Dr. Chen Jianlin
is a Professor at Shanghai International Studies University (SISU) where he heads the research program of graduate studies in theory and practice of Foreign Language Education and Language Educational Policy. He has an MA. in Descriptive and Applied Linguistics (University of Essex) and a Ph.D. in English Language Education (SISU). Prof. Chen Jianlin worked on different issues in foreign language education related to curriculum development, educational technology, web-based foreign language teaching and learning, teachers’ development in foreign language education, CALL course design, etc. With a 15-collection TV Program of language education, around 10 books and some 50 articles and book chapters to his credit, Prof. Chen Jianlin has also been Visiting Professor in several universities in China. Among his books are: Organization and Management in English Language Education; Theory and Methodology in Foreign Language Teaching Research; The Integration of Computer and Networks into Foreign Language Curriculum.
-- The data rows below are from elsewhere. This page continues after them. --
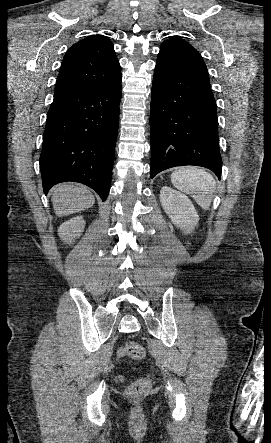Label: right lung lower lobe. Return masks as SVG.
<instances>
[{
    "label": "right lung lower lobe",
    "mask_w": 271,
    "mask_h": 443,
    "mask_svg": "<svg viewBox=\"0 0 271 443\" xmlns=\"http://www.w3.org/2000/svg\"><path fill=\"white\" fill-rule=\"evenodd\" d=\"M122 78L97 88L54 95L40 156L43 190L73 181L106 200L118 133Z\"/></svg>",
    "instance_id": "1"
}]
</instances>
His TV works “English for Primary School Pupils” shown on CCTV 2 (2004-2005) received the 2005 Award of first prize of Best TV Education Program from the China TV Educational Research Association (CTVERA). Since 2011, he is a vice-president of China CALL. Contact: email@example.com MOOCs and Their Implications on Foreign Language Teaching Reform in China
This paper argues for the birth of MOOCs as a disruptive innovation in education and their implications on the English language teaching (ELT) for non-English majors in colleges and universities in China. MOOCs are considered one of “the most important education technologies in 200 years” (Regalado, 2012) and will bring about great changes in global higher education. The arguments in the paper are presented in terms of MOOCs development process and their implications on ELT in China, majorly covering these issues: (a) MOOCs’ development (their sources, background, theoretical basis and major characteristics); (b) MOOCs’ design and their application to ELT (principles for design, teaching models and flipped classroom of ELT); (c) MOOCs’ implications on ELT in higher education in China (MOOCs resources wrapped into ELT curriculum, teachers’ training in MOOCs’ utilization and application, and learners’ autonomy in MOOC-based English learning). Based on the current research into MOOCs development and application, the paper discusses the above issues majorly from the post-traditional perspectives, triggering reflection to the inadequacies of the present MOOCs understanding and their application to ELT particularly in China and raising a tentative framework for innovative application of MOOCs to college English teaching.